Excerpted data:
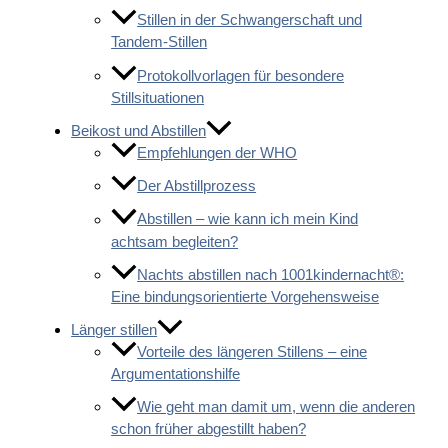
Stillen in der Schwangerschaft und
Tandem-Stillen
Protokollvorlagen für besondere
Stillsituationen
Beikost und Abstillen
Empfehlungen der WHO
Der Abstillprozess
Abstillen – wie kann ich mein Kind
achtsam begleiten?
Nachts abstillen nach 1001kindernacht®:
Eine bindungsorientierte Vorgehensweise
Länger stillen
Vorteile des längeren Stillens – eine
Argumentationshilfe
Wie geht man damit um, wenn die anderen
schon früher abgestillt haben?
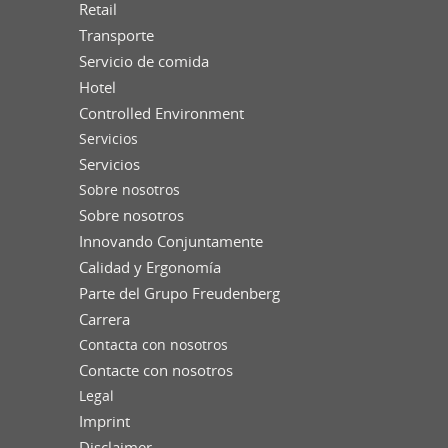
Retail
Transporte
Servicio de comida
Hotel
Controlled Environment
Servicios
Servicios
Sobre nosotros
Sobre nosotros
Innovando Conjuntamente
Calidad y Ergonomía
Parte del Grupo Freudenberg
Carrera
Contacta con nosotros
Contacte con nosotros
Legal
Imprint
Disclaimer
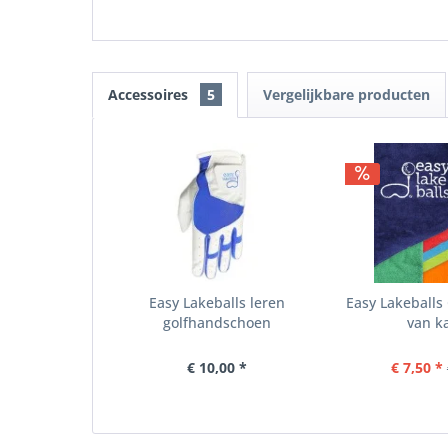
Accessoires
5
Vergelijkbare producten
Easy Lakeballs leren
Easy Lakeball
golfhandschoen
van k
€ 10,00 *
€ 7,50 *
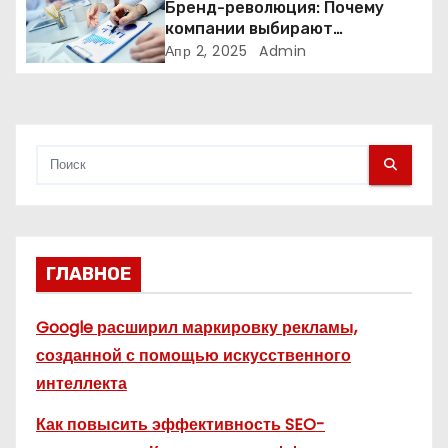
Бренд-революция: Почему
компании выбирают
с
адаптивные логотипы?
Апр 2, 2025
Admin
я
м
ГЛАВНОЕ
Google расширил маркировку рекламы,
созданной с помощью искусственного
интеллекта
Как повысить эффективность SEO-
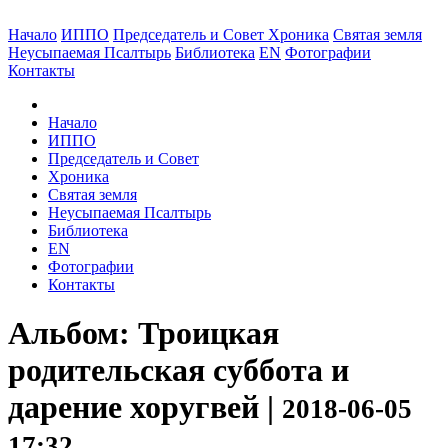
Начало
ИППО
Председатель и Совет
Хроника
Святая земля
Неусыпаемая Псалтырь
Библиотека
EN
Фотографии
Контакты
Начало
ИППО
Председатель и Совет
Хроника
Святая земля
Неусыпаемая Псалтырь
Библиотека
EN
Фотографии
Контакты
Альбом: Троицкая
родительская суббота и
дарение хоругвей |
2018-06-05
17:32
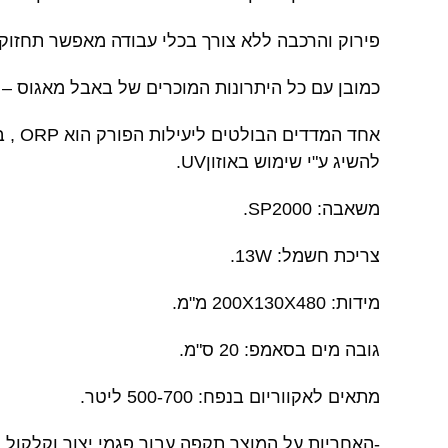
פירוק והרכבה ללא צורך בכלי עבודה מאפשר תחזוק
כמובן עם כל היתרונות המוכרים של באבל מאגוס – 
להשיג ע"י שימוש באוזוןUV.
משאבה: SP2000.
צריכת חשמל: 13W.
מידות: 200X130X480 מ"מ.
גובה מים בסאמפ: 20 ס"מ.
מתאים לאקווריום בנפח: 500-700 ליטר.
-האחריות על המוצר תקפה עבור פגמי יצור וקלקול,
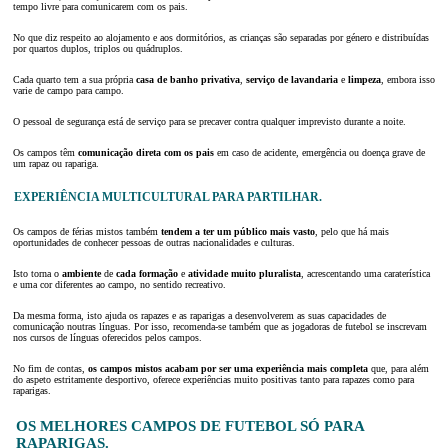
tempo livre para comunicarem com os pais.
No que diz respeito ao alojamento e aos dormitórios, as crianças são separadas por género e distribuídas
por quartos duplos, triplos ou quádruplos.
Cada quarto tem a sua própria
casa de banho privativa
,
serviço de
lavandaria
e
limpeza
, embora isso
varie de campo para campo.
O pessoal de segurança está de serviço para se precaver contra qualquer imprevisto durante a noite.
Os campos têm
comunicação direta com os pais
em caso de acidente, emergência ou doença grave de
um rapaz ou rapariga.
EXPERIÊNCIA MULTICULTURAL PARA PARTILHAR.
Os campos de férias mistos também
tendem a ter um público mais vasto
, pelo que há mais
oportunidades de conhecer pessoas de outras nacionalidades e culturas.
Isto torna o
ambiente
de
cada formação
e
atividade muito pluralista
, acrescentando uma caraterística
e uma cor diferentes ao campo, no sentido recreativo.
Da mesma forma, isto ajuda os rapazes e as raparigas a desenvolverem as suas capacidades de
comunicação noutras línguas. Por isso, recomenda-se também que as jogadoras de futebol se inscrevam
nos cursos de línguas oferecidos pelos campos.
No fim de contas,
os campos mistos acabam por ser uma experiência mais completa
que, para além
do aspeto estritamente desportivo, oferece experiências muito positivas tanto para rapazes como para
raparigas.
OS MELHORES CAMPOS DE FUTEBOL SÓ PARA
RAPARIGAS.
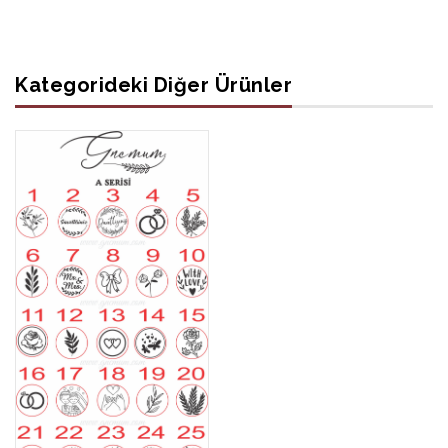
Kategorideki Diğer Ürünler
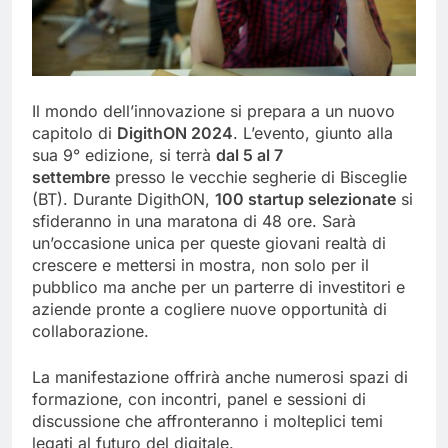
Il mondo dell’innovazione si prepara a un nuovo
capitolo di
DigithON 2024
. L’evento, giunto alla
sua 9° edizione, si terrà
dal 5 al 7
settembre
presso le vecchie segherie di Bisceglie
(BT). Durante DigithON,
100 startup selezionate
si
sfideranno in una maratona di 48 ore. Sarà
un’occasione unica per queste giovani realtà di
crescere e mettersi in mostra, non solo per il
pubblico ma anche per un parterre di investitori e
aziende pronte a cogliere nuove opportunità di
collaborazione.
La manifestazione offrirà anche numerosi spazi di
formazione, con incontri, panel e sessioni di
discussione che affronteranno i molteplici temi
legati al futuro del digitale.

Required action: Which lines of the records above contain the word "pais"? Show each of them.

Written solution:
tempo livre para comunicarem com os pais.
comunicação direta com os pais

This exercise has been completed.